The task:
Take from the entries below the stretch from the line with "قاتتىق دېتال تاللاشلىرى" through the line with "Ha Steiermarkban, Murtal", and return it exactly, leaving the pictures out.

————————

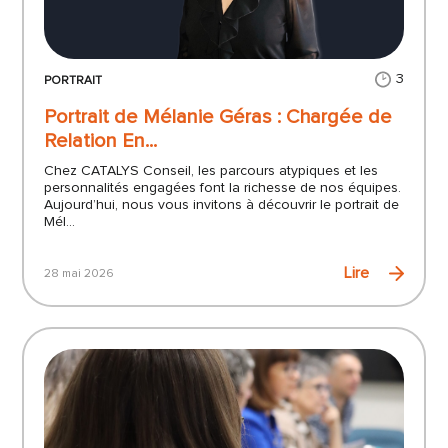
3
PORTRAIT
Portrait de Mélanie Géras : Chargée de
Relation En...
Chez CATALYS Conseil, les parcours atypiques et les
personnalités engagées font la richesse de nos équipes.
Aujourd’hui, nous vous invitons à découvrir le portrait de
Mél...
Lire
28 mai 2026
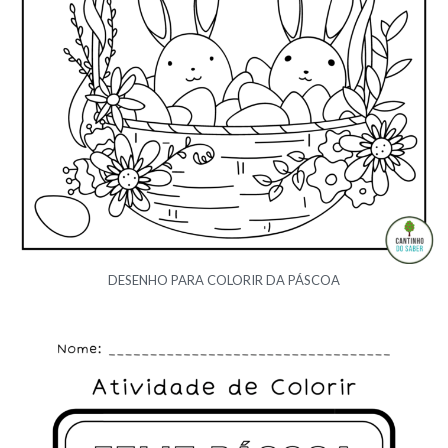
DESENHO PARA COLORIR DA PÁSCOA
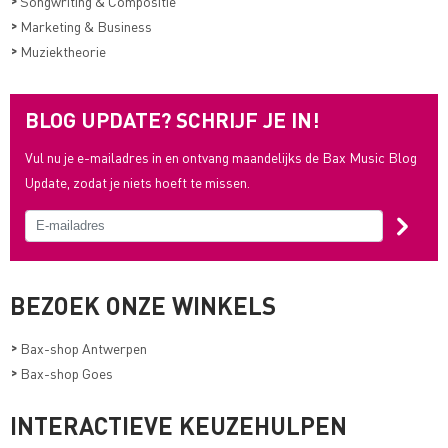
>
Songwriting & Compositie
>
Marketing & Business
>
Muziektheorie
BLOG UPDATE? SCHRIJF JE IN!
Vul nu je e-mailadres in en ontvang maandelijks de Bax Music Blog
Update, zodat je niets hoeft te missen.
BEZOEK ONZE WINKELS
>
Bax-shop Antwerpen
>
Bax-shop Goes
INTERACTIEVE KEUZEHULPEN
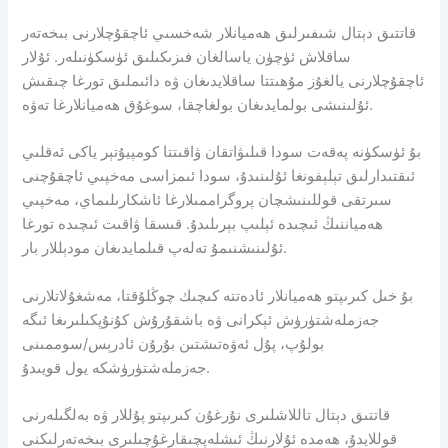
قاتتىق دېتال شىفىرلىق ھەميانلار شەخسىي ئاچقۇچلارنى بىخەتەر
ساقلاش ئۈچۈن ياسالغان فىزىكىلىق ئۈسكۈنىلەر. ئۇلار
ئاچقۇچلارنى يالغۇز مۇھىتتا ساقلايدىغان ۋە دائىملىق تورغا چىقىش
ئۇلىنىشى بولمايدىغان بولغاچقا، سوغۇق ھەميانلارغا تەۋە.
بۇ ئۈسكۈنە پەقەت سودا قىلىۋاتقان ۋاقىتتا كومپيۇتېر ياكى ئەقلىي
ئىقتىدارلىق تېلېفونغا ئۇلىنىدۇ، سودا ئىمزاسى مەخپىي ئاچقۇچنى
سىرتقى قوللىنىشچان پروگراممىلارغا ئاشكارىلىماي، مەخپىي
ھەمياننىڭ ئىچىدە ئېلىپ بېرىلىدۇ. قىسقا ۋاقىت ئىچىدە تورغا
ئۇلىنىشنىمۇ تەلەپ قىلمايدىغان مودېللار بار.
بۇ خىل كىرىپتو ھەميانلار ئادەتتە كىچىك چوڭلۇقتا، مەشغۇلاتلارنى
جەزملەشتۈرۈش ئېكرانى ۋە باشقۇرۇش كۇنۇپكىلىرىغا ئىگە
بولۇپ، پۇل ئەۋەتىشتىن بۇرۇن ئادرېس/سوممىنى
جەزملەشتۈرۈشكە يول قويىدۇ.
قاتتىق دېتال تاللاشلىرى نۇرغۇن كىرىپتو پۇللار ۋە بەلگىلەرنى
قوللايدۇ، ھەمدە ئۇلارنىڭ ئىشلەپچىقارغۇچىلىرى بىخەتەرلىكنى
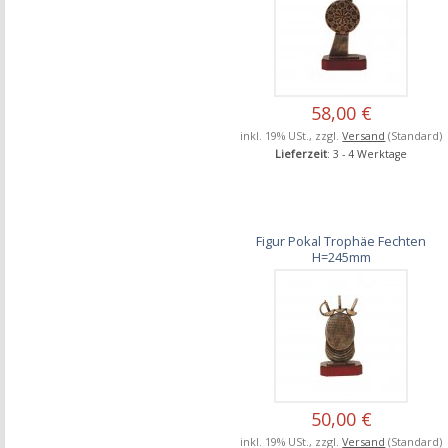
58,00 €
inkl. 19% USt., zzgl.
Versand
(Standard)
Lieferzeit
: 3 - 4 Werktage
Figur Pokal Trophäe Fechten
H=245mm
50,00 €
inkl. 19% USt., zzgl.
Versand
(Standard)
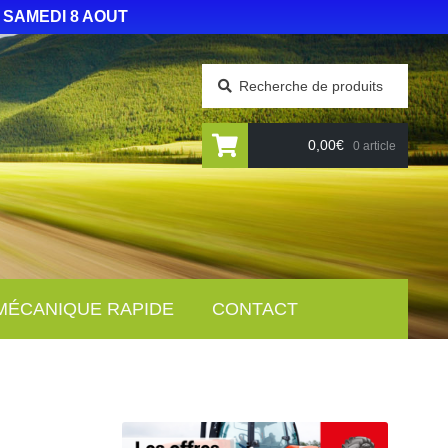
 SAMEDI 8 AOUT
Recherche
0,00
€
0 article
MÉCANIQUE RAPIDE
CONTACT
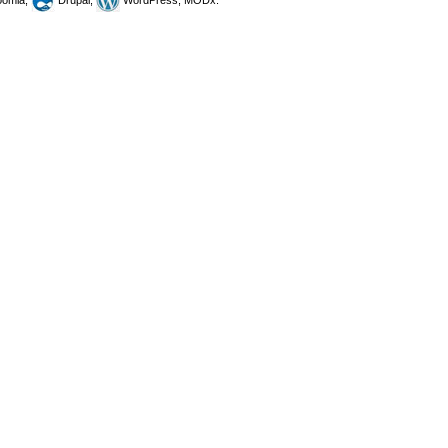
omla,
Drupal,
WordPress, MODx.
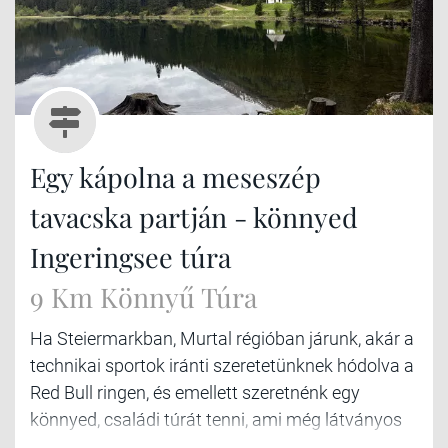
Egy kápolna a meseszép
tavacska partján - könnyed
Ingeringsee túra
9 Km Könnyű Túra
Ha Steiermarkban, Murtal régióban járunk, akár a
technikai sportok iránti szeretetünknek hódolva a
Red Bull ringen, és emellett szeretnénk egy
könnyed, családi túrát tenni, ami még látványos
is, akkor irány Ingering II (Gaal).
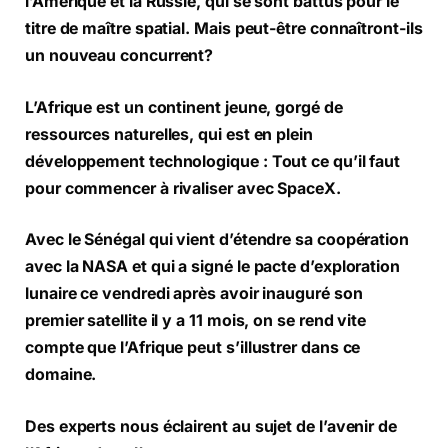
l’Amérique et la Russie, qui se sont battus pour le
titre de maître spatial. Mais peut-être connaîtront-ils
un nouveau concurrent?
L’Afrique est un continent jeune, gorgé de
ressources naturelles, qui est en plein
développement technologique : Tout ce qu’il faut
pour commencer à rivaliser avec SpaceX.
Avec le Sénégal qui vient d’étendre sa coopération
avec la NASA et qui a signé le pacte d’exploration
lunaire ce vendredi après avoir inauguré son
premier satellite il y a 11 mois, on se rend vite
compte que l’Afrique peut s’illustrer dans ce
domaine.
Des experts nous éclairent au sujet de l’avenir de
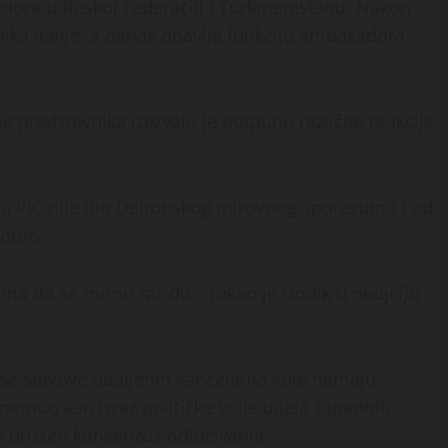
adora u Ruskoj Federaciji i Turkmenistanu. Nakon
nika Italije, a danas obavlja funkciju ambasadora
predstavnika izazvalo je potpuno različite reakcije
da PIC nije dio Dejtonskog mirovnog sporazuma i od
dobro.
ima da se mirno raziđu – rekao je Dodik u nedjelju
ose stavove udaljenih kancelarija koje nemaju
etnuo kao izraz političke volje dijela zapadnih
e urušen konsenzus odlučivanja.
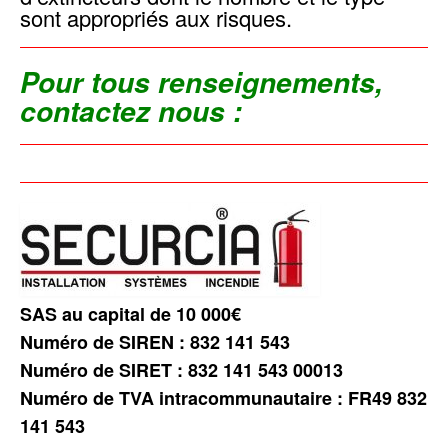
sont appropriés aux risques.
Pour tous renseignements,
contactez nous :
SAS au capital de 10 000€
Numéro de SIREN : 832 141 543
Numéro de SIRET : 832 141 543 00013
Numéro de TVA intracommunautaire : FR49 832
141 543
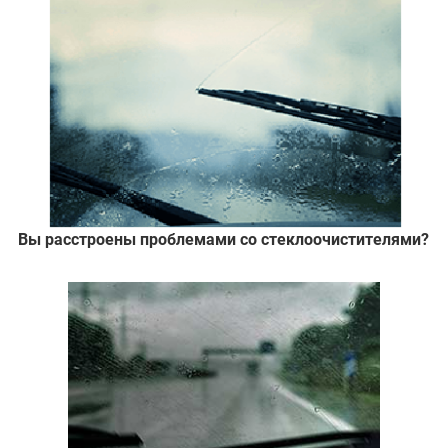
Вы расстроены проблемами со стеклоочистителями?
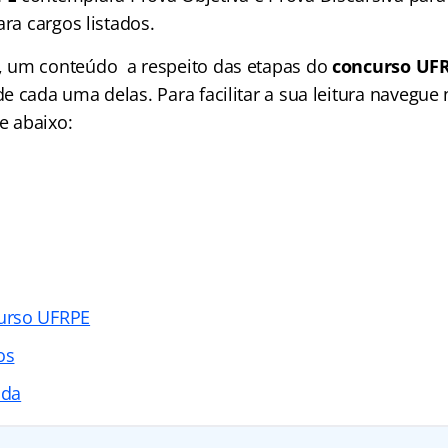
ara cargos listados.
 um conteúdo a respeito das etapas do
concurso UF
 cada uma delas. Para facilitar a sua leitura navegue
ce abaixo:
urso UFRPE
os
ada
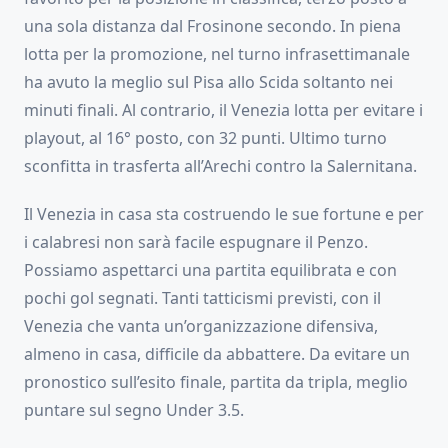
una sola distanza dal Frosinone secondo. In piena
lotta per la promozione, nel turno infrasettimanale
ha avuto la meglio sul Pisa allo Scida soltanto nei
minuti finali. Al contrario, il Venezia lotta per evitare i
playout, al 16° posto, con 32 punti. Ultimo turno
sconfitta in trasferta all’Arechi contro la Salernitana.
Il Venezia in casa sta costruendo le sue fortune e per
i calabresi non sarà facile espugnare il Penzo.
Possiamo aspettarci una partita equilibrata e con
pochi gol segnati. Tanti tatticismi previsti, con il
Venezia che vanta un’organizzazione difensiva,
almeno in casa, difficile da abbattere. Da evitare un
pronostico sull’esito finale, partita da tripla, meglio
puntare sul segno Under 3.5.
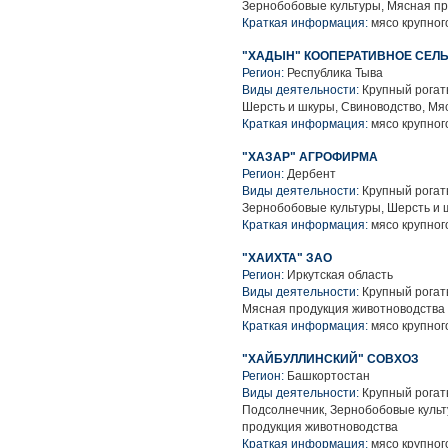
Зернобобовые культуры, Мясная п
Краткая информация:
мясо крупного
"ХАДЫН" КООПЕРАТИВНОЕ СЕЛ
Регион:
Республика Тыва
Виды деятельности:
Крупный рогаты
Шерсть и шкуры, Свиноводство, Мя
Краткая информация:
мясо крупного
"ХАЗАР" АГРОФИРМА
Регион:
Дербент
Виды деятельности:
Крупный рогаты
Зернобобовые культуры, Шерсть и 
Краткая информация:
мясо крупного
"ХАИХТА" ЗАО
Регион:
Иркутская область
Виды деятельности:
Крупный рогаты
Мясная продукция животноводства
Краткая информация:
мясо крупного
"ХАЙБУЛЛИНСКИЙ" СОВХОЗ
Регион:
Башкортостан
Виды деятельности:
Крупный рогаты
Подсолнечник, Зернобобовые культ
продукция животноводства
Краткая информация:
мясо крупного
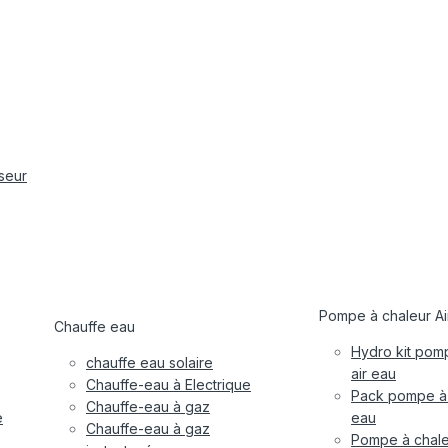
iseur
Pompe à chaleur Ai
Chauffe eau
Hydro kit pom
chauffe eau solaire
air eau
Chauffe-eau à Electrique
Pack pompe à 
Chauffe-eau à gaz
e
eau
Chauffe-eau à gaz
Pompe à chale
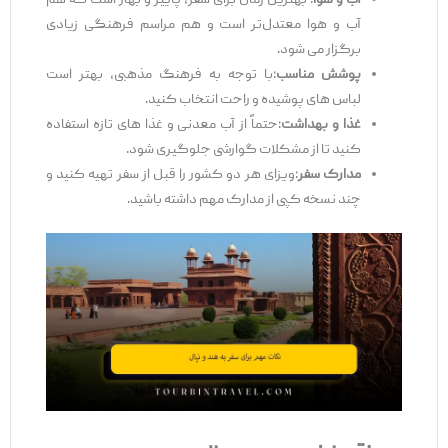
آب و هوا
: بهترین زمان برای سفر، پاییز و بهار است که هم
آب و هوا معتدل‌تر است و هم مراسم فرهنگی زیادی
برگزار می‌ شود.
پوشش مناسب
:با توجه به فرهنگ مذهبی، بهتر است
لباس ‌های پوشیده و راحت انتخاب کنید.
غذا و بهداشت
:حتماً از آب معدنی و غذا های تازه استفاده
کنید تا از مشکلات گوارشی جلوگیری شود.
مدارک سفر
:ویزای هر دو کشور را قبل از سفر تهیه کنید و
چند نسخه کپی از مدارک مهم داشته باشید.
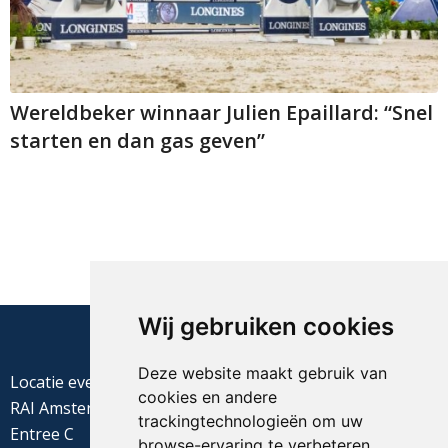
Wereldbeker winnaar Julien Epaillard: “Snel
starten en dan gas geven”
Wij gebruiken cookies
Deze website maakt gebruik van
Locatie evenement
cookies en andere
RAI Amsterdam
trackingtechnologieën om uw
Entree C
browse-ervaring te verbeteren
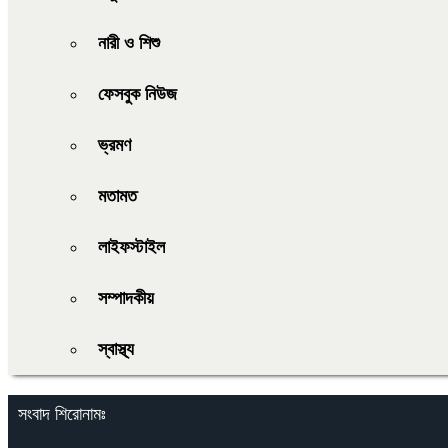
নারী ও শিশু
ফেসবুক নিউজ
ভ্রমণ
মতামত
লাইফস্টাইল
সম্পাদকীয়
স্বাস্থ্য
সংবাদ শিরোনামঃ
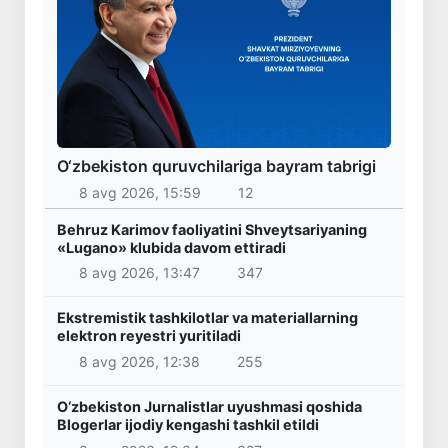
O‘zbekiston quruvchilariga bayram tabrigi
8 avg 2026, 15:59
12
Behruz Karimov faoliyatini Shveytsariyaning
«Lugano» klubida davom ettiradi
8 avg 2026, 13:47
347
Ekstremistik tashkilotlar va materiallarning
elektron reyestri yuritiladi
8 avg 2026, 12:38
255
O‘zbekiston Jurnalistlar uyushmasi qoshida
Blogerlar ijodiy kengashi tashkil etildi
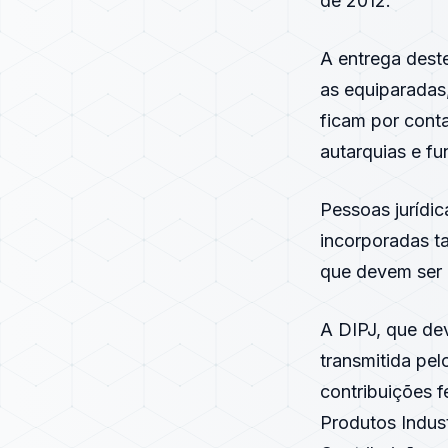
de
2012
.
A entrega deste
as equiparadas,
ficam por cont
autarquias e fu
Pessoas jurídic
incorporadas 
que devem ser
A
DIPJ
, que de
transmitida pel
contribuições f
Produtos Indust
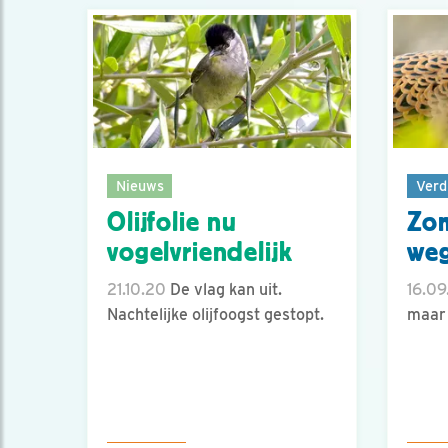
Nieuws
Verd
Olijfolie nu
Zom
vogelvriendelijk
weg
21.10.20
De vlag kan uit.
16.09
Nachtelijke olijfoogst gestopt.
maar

————————

Result:
قاتتىق دېتال تاللاشلىرى نۇرغۇن كىرىپتو پۇللار ۋە بەلگىلەرنى
قوللايدۇ، ھەمدە ئۇلارنىڭ ئىشلەپچىقارغۇچىلىرى بىخەتەرلىكنى
58,00 €
inkl. 19% USt., zzgl.
Versand
(Standard)
Lieferzeit
: 3 - 4 Werktage
Figur Pokal Trophäe Fechten
H=245mm
50,00 €
inkl. 19% USt., zzgl.
Versand
(Standard)
 SAMEDI 8 AOUT
Recherche
0,00
€
0 article
MÉCANIQUE RAPIDE
CONTACT
omla,
Drupal,
WordPress, MODx.
Egy kápolna a meseszép
tavacska partján - könnyed
Ingeringsee túra
9 Km Könnyű Túra
Ha Steiermarkban, Murtal régióban járunk, akár a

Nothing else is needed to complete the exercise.